- _Work required_
The required output is a number: how many lines of the data below include the string "George".

Stored data entries:
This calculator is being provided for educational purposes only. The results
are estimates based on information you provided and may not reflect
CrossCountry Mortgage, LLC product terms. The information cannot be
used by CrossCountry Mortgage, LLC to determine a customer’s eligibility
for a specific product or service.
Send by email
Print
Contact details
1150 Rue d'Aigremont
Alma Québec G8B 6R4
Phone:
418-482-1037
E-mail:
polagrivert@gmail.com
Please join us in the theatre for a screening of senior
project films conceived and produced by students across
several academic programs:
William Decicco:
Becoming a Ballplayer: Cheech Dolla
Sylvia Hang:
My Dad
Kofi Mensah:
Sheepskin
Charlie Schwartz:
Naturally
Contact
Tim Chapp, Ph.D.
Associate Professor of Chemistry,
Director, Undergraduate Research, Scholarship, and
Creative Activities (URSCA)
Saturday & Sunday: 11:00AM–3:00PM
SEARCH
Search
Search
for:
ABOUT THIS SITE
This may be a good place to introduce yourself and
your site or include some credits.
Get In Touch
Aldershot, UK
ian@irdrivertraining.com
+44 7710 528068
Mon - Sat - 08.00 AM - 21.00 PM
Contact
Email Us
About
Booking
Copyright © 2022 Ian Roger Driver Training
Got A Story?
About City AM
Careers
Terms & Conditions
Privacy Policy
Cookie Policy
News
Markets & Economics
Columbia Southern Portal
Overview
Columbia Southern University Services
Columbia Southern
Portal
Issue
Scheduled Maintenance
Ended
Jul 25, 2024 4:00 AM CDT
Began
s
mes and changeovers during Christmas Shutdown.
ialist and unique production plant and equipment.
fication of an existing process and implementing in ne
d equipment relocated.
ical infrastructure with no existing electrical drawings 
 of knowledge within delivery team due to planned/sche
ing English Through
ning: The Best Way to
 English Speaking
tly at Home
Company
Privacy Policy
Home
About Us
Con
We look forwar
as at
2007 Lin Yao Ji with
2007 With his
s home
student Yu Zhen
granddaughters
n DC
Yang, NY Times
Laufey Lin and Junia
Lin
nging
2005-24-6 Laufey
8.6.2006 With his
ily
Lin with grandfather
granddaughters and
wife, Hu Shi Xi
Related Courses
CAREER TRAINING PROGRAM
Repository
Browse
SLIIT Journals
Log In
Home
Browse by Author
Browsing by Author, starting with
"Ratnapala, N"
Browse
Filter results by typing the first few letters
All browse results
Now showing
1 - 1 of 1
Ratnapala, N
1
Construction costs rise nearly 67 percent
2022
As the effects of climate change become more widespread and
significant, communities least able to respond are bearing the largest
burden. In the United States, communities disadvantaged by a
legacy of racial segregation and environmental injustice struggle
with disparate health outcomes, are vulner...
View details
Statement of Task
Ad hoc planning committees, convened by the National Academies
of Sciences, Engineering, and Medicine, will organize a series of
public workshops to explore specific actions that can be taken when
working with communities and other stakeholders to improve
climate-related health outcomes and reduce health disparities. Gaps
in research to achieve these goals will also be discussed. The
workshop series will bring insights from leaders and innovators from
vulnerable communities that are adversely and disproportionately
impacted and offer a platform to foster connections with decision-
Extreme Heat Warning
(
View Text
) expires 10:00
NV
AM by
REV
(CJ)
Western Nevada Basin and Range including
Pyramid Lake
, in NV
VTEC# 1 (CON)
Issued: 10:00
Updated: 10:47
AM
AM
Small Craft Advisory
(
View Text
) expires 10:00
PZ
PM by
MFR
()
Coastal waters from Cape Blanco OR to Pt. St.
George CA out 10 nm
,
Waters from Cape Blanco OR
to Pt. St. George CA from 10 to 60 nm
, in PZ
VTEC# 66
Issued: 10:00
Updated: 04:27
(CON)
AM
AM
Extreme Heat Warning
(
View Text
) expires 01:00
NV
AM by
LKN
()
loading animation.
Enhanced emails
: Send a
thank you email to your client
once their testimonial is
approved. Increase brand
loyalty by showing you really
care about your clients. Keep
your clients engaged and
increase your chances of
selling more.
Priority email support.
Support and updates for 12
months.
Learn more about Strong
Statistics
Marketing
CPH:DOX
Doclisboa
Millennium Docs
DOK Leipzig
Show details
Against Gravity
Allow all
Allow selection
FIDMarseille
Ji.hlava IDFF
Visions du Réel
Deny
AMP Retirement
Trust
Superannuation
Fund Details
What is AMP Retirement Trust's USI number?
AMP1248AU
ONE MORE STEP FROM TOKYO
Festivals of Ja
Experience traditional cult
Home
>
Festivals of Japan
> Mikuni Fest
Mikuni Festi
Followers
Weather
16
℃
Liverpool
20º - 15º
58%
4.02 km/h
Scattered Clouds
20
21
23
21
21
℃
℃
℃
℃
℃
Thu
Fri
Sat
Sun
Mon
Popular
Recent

- _Response to this exercise_
2